◆ Exercise data ◆
################
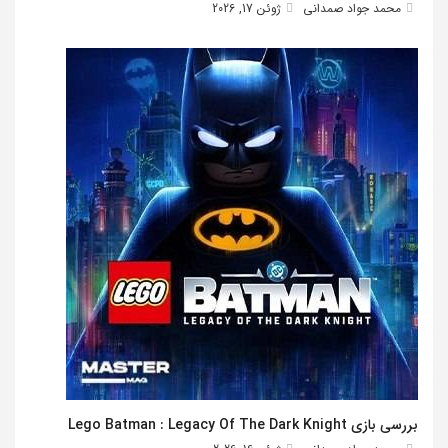
محمد جواد صمدانی
ژوئن 17, 2026
بررسی بازی Lego Batman : Legacy Of The Dark Knight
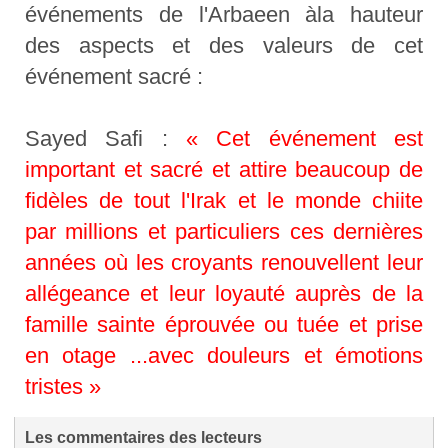
événements de l'Arbaeen àla hauteur
des aspects et des valeurs de cet
événement sacré :
Sayed Safi :
« Cet événement est
important et sacré et attire beaucoup de
fidèles de tout l'Irak et le monde chiite
par millions et particuliers ces dernières
années où les croyants renouvellent leur
allégeance et leur loyauté auprès de la
famille sainte éprouvée ou tuée et prise
en otage ...avec douleurs et émotions
tristes »
Les commentaires des lecteurs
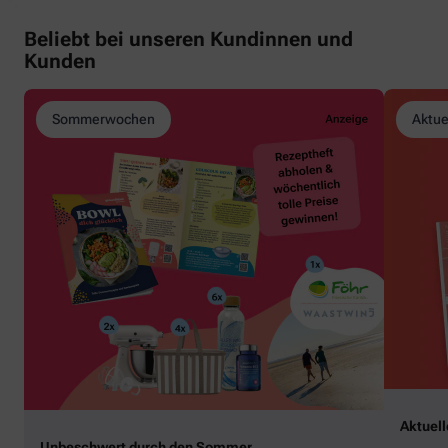
Beliebt bei unseren Kundinnen und
Kunden
Sommerwochen
Aktue
Aktuel
Unbeschwert durch den Sommer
################
◆ The task ◆
Repeat the entries faithfully. Any picture gets left out.

◆ Expected answer ◆
محمد جواد صمدانی
ژوئن 17, 2026
بررسی بازی Lego Batman : Legacy Of The Dark Knight
événements de l'Arbaeen àla hauteur
des aspects et des valeurs de cet
événement sacré :
Sayed Safi :
« Cet événement est
important et sacré et attire beaucoup de
fidèles de tout l'Irak et le monde chiite
par millions et particuliers ces dernières
années où les croyants renouvellent leur
allégeance et leur loyauté auprès de la
famille sainte éprouvée ou tuée et prise
en otage ...avec douleurs et émotions
tristes »
Les commentaires des lecteurs
Beliebt bei unseren Kundinnen und
Kunden
Sommerwochen
Aktue
Aktuel
Unbeschwert durch den Sommer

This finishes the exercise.